Reproduce only the lines of the material below that start at the line containing "teams prefer PDF files because signatures" and stop at the line containing "Susan Balaguer retires". Keep both end lines.

_ _ _ _

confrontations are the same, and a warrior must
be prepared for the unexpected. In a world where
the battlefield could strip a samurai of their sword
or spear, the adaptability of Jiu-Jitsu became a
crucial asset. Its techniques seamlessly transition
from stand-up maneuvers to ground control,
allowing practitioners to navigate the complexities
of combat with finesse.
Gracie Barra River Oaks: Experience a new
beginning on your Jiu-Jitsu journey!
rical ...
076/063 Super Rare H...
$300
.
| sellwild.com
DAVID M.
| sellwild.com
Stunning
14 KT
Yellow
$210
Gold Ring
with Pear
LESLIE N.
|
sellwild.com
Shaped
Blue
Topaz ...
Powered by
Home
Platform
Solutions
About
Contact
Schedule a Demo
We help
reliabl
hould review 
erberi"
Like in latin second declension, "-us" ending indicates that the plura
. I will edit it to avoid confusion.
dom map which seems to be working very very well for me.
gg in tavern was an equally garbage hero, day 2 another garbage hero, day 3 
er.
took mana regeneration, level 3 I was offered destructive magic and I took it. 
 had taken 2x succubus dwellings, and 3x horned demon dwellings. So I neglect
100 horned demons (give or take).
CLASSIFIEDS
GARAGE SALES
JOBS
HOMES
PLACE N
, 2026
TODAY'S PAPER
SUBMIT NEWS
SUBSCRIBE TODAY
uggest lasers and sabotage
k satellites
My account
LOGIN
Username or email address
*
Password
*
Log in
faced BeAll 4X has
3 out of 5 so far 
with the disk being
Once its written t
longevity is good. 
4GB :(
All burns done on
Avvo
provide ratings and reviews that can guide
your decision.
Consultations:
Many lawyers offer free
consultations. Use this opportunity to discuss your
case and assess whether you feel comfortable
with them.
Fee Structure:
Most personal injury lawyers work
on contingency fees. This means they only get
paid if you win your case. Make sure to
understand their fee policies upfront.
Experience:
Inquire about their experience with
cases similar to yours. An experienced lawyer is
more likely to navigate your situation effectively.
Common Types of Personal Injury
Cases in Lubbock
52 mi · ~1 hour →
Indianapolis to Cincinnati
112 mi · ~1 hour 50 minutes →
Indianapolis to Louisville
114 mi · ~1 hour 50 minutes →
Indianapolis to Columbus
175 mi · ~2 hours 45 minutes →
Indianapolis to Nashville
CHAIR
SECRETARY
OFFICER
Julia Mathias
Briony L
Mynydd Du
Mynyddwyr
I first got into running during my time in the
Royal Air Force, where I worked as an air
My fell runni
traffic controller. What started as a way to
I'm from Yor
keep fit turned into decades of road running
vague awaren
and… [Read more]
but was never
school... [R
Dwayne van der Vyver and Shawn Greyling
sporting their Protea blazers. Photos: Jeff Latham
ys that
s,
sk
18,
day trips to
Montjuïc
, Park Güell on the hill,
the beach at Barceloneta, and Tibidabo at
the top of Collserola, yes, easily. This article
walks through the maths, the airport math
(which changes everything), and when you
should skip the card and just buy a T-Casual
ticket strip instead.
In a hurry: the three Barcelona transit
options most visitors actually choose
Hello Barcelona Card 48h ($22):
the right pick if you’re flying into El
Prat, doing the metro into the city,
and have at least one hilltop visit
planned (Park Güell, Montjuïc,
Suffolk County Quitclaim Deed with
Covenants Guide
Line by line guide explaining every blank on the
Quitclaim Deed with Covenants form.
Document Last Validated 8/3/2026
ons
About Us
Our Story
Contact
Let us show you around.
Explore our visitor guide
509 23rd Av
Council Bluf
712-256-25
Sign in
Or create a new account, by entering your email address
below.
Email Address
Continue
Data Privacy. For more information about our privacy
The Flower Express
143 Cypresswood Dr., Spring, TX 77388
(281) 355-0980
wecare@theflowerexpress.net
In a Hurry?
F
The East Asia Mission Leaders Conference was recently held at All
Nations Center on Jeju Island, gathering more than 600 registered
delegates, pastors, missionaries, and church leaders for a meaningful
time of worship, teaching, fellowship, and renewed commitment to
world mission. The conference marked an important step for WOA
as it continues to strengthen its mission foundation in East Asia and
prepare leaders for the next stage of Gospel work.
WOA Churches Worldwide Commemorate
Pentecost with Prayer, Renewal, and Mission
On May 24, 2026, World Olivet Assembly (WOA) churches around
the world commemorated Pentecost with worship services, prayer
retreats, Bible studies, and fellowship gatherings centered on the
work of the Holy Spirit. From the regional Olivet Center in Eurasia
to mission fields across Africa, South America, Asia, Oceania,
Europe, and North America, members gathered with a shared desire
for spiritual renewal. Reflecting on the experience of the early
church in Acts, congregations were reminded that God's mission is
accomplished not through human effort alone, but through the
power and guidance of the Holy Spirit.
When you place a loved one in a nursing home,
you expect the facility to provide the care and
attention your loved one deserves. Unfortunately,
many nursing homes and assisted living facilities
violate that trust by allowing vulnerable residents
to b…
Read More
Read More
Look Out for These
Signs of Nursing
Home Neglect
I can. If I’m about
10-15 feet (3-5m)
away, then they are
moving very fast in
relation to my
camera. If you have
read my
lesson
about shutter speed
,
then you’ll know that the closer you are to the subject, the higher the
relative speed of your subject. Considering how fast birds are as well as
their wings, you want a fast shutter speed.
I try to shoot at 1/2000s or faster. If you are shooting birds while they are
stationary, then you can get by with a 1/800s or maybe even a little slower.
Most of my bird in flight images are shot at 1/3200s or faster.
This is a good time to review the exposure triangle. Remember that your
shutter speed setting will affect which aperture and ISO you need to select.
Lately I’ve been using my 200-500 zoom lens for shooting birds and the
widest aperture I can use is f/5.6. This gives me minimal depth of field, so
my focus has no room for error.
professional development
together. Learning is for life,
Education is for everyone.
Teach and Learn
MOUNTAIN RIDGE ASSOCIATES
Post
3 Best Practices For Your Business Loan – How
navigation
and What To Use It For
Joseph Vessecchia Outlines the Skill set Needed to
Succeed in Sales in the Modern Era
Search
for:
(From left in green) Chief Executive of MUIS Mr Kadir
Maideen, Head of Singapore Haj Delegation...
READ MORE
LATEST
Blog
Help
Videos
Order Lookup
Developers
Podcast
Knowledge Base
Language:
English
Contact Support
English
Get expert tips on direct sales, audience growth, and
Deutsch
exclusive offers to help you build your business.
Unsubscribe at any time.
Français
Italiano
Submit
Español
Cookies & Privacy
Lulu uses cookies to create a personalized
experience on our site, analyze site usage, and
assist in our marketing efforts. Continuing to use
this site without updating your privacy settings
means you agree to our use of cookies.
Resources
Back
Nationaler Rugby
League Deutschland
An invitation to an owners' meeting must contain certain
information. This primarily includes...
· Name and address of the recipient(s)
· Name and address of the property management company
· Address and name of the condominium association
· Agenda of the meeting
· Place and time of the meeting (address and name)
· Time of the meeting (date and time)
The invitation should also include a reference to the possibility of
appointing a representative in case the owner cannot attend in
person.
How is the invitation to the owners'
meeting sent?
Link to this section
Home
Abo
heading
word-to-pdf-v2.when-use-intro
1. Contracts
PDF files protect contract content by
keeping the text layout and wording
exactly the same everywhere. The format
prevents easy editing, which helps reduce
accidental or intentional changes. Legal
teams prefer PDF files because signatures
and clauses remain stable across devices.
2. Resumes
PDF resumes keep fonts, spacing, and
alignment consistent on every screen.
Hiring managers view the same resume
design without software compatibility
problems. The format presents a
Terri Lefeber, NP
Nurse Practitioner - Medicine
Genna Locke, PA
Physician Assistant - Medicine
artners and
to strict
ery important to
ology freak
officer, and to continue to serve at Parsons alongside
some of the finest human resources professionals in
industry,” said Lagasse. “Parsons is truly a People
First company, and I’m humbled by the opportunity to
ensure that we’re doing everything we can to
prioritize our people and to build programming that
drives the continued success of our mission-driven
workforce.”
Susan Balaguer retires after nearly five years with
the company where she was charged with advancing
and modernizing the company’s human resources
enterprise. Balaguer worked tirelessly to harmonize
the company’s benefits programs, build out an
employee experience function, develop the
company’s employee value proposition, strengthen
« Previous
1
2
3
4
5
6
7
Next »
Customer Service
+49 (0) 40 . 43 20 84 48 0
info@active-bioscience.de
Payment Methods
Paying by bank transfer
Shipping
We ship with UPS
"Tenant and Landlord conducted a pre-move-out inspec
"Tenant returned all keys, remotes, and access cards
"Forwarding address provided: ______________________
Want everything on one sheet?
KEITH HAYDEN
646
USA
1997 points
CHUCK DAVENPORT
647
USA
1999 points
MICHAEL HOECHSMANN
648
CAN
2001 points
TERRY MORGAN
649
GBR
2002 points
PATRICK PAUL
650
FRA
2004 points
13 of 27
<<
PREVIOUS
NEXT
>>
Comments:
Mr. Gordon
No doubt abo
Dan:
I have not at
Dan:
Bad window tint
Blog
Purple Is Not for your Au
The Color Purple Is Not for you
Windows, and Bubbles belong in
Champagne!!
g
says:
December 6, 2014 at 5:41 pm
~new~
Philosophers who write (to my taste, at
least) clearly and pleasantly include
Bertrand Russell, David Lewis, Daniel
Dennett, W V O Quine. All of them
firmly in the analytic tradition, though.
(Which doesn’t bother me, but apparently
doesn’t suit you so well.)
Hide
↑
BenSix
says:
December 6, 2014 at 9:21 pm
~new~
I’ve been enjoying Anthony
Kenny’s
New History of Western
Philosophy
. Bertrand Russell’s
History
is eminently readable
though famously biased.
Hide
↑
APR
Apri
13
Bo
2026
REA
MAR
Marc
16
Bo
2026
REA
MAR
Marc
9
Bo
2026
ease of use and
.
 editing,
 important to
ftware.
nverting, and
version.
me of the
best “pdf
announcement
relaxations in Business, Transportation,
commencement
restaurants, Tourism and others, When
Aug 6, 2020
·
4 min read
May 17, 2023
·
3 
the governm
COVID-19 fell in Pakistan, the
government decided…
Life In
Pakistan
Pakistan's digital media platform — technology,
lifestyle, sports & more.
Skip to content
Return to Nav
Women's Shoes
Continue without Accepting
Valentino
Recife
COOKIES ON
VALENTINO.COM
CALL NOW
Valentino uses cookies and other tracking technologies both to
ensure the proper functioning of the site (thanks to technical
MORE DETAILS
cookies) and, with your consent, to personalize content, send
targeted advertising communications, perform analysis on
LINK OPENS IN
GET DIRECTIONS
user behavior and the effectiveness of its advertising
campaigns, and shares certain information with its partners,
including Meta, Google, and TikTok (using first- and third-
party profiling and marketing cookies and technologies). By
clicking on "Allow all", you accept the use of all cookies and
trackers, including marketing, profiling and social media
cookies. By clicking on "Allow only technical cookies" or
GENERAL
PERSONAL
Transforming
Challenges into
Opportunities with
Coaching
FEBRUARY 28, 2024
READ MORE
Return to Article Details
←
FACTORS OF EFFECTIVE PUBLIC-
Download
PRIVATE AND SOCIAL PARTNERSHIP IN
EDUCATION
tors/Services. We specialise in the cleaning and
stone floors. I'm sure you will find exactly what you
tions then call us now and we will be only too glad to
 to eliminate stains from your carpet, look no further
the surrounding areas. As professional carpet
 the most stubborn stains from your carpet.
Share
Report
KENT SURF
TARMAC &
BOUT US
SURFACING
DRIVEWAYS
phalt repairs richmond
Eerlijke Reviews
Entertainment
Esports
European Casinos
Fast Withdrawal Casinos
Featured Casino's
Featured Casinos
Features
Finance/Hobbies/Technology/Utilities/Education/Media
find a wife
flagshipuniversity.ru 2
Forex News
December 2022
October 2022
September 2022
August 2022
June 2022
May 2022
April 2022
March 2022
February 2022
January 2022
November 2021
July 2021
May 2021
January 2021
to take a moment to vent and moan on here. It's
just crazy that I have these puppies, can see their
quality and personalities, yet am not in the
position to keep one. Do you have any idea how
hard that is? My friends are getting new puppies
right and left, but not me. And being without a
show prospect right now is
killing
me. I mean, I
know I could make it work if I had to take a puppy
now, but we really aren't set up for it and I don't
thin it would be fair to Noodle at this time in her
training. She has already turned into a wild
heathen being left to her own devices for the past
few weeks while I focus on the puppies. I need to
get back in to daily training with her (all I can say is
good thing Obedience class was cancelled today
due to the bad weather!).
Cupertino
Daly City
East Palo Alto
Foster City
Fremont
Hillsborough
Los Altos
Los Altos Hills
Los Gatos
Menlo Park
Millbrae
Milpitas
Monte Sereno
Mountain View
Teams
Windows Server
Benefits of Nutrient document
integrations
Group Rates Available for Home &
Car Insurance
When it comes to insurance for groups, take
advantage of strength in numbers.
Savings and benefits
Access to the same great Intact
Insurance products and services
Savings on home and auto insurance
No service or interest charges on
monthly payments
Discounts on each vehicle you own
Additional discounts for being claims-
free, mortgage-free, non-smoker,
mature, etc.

_ _ _ _

### [WRITTEN ANSWER]
teams prefer PDF files because signatures
and clauses remain stable across devices.
2. Resumes
PDF resumes keep fonts, spacing, and
alignment consistent on every screen.
Hiring managers view the same resume
design without software compatibility
problems. The format presents a
Terri Lefeber, NP
Nurse Practitioner - Medicine
Genna Locke, PA
Physician Assistant - Medicine
artners and
to strict
ery important to
ology freak
officer, and to continue to serve at Parsons alongside
some of the finest human resources professionals in
industry,” said Lagasse. “Parsons is truly a People
First company, and I’m humbled by the opportunity to
ensure that we’re doing everything we can to
prioritize our people and to build programming that
drives the continued success of our mission-driven
workforce.”
Susan Balaguer retires after nearly five years with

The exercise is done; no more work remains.